All this has nothing to do with the title of this post.  On my last few evening runs I've achieved something I've never achieved before.  Namely negative splits.  That is to say that the second half of my run has been faster than the first half.  I haven't made a conscious effort to do this, and I guess that one of the reasons it happened is that I started each run in a bad mood or tired after a day at work, but for whatever reason I am going to try to capitalise on it.  Intellectually I know that negative splits are an ideal way to run long distance races, but I've always had a fear...

....If I hold back over the first few miles maybe I won't have enough energy to pick up the pace for the final few miles.  I have always gone out as fast as I could and held on for as long as I could, and generally I've had a wee bit of energy left for a burst of speed in the last couple of hundred metres.  The only race where this strategy hasn't worked for me was the Abingdon marathon, and this was an occasion where I planned to start slow, but got caught up in the enthusiasm and dragged along by all the faster club runners.  Even then I can't be too disappointed, I knew that my first marathon would be a learning experience where my only aim was completion.
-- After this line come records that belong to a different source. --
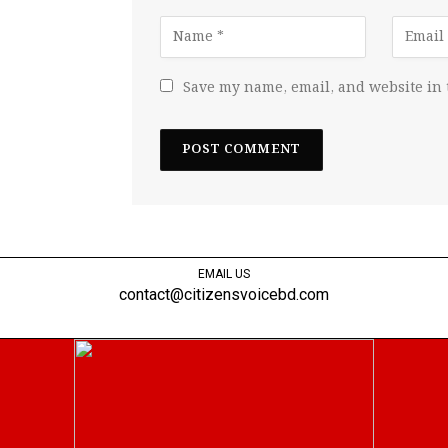
Save my name, email, and website in 
EMAIL US
contact@citizensvoicebd.com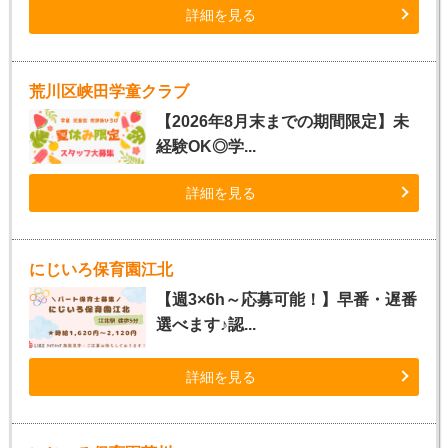
詳細を見る
荒川区峡田学童クラブ
【2026年8月末までの期間限定】未
経験OK◎学...
詳細を見る
にじいろ保育園江北
【週3×6h～応募可能！】早番・遅番
選べます♪認...
詳細を見る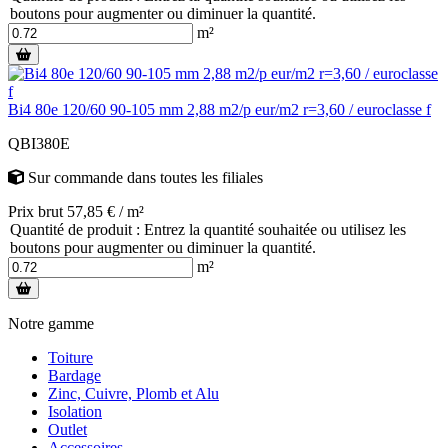
boutons pour augmenter ou diminuer la quantité.
m²
Bi4 80e 120/60 90-105 mm 2,88 m2/p eur/m2 r=3,60 / euroclasse f
QBI380E
Sur commande
dans toutes les filiales
Prix brut 57,85 € / m²
Quantité de produit : Entrez la quantité souhaitée ou utilisez les
boutons pour augmenter ou diminuer la quantité.
m²
Notre gamme
Toiture
Bardage
Zinc, Cuivre, Plomb et Alu
Isolation
Outlet
Accessoires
So, having unintentionally run negative splits on these short training runs, and achieved a fairly nifty pace for the last half mile, I am going to try to consciously run negative splits in some of my longer runs.  Hopefully as I lose some weight and regain some speed I may be able to record some half way decent times this year.  I've entered the first Yorkshire marathon it would be nice to clock up a PB....


  1. Hope your tomorrow is less frustrating - and well done on the negative splits :)

  2. I sometimes end up with a few faster miles at the end of my very long training runs.. it is a good feeling when I can pull that out the bag on tired legs :)
    Needed it at the end of Portsmouth and managed to attempt a sprint finish ( at least a snails version of a sprint)

  3. Cannot get enough of your blog. Can you blog every day please?

    I am always amazed at the therapeutic effects of running. Last Friday I could only run at 8:30pm due to doing things with the kids, but got caught up in some stressful things and did not get out until an hour later. I had a 9 mile run planned (3 horrible laps round Chineham with 1 at half marathon pace), but an hour later when I got home I was in a much better frame of mind.

  4. John, thank you! Nice to know that it is being read. I write it for the same reason I run, because I feel better after I have finished. Sometimes just putting things on paper, even in the relatively anonymous way I do here (not naming children/Husbando etc) seems to help me think things through. I try not to edit after I've typed as I want it to be 'me' writing what I feel rather than striving to achieve a 'style.' That said, if I subsequently spot a blatant typo or missed work I will go back and change it.

    Debbie, my sprint finishes are probably about the same as John's marathon pace!